Hello,
is ther any way to give a feedback to the user when a execjob_prologue hook fails or rejects the job? It would be good to write something into the comment or into the output files of the job
Consider the following job:
$ cat myjob
echo 'Job writing to stdout'
echo 'Job writing to stderr' >&2
And the following hook:
import pbs
def write_to_stderr(job, msg):
"""
Write a message to the job stderr file
"""
try:
filename = job.stderr_file()
if not filename:
return
with open(filename, 'a') as desc:
desc.write(msg)
except Exception:
pass
def write_to_stdout(job, msg):
"""
Write a message to the job stdout file
"""
try:
filename = job.stdout_file()
if not filename:
return
with open(filename, 'a') as desc:
desc.write(msg)
except Exception:
pass
event = pbs.event()
if event.type == pbs.EXECJOB_PROLOGUE:
myevent = 'Execjob prologue'
elif event.type == pbs.EXECJOB_EPILOGUE:
myevent = 'Execjob epologue'
else:
event.reject('Hook event not supported.')
write_to_stdout(event.job, '%s hook event writing to stdout.\n' % myevent)
write_to_stderr(event.job, '%s hook event writing to stderr.\n' % myevent)
With the following hook configuration:
# qmgr -c 'l h'
Hook foo
type = site
enabled = true
event = execjob_prologue,execjob_epilogue
user = pbsadmin
alarm = 30
order = 1
debug = false
fail_action = none
Submitting the job produces the following:
$ qsub myjob
8.pbs-server
$ cat *.o8
Execjob prologue hook event writing to stdout.
Job writing to stdout
Execjob epologue hook event writing to stdout.
$ cat *.e8
Execjob prologue hook event writing to stderr.
Job writing to stderr
Execjob epologue hook event writing to stderr.
Hope that helps!
Hi @mkaro,
thanks for this example. It works good for interactive Jobs. I see the message that the prologue had an error and the job is finished.
But batch-jobs are requeued until the hold limit is reached. No output is written to the error file
The hooks looks like this
def main():
event = pbs.event()
if hasattr(event, 'job'):
job = event.job
exit_stat = run("/opt/check_permissions/pro "+str(job.id))
if exit_stat[2] != 0:
write_to_stderr(job, "Prologue failed with code (%d): %s" % (exit_stat[2],exit_stat[0].split(";")[1]))
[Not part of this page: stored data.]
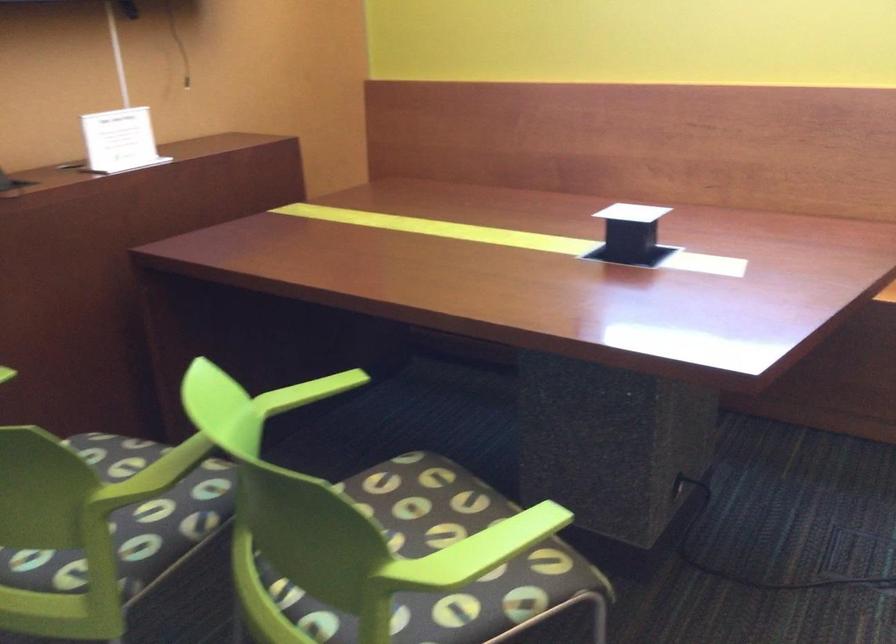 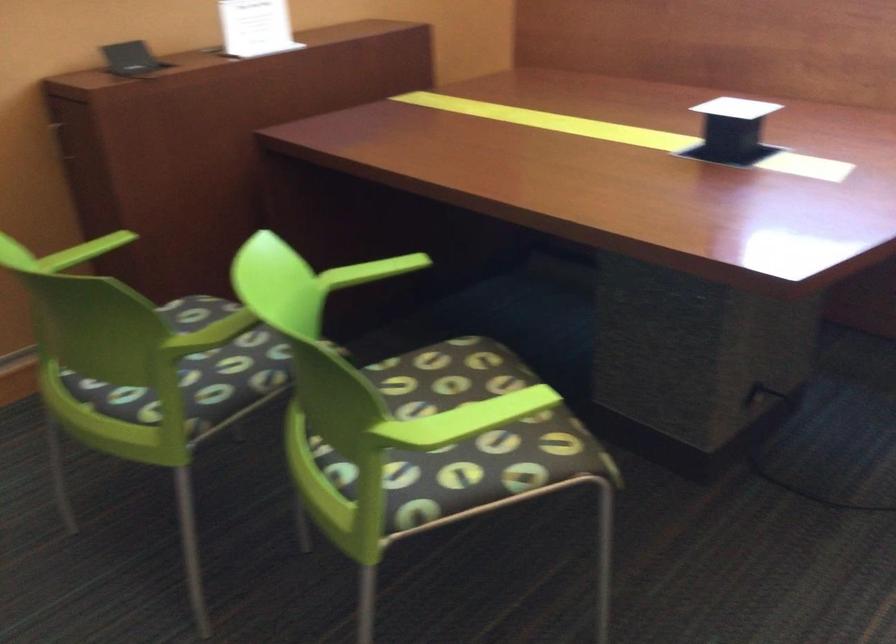 Question: What movement of the cameraman would produce the second image?

Choices:
 (A) Left
 (B) Right
 (C) Forward
 (D) Backward

Answer: (B) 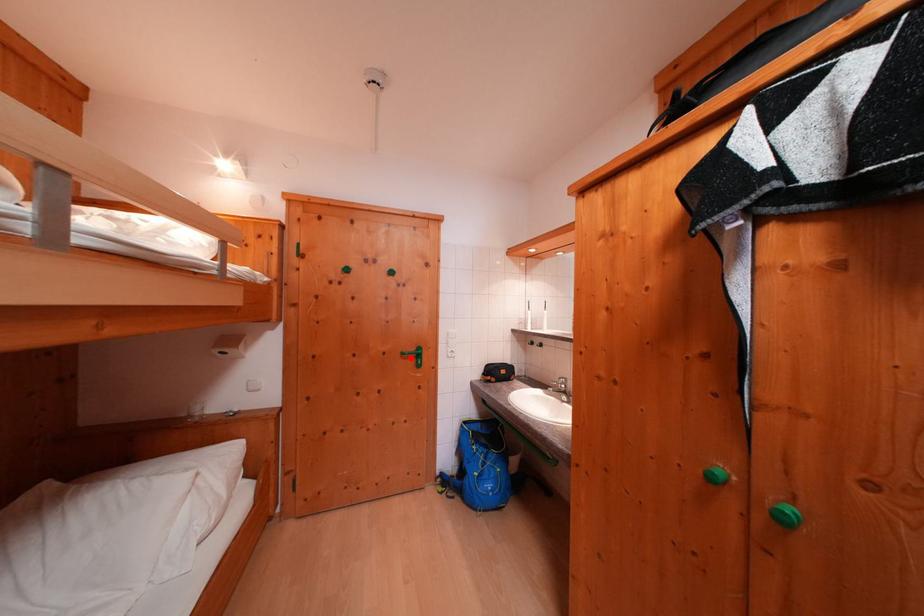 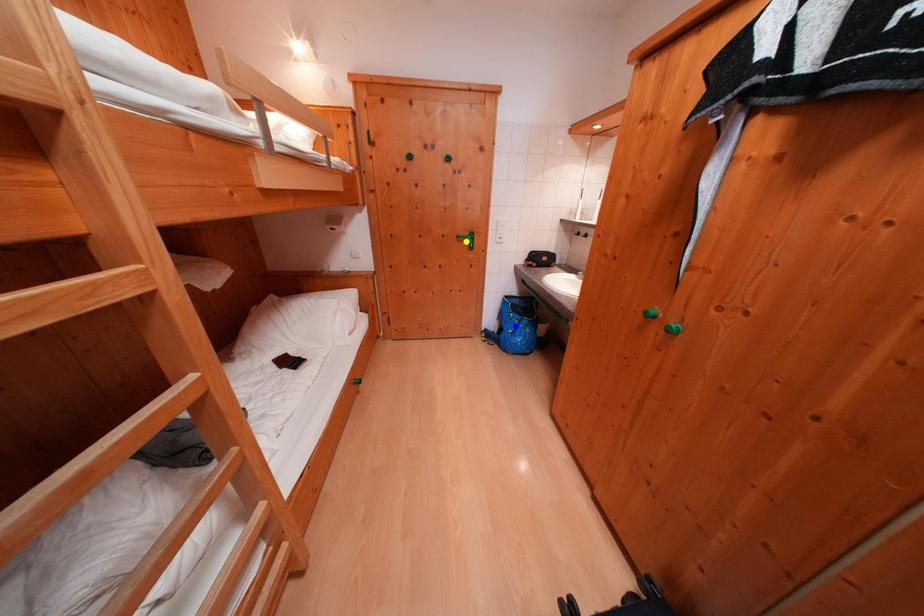 Question: I am providing you with two images of the same scene from different viewpoints. A red point is marked on the first image. You are given multiple points on the second image. Which spot in image 2 lines up with the point in image 1?

Choices:
 (A) green point
 (B) blue point
 (C) yellow point

Answer: (C)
event.reject("Prologue exited abnormally with return code %d (%s)" % (exit_stat[2],exit_stat[0].split(";")[1]))
#pbs.logmsg(pbs.EVENT_DEBUG, "Accept job")
# by default just accept the f*$%ing job
event.accept()
In the mom log i see this:
05/28/2019 09:44:45;0400;pbs_mom;Hook;myJamPrologue;finished
05/28/2019 09:44:45;0100;pbs_mom;Hook;myJamPrologue;execjob_prologue request rejected by ‘myJamPrologue’
05/28/2019 09:44:45;0008;pbs_mom;Job;4144563.hpc-batch14;Prologue exited abnormally with return code 1 (Project ‘BenchMarkingA’ is not available)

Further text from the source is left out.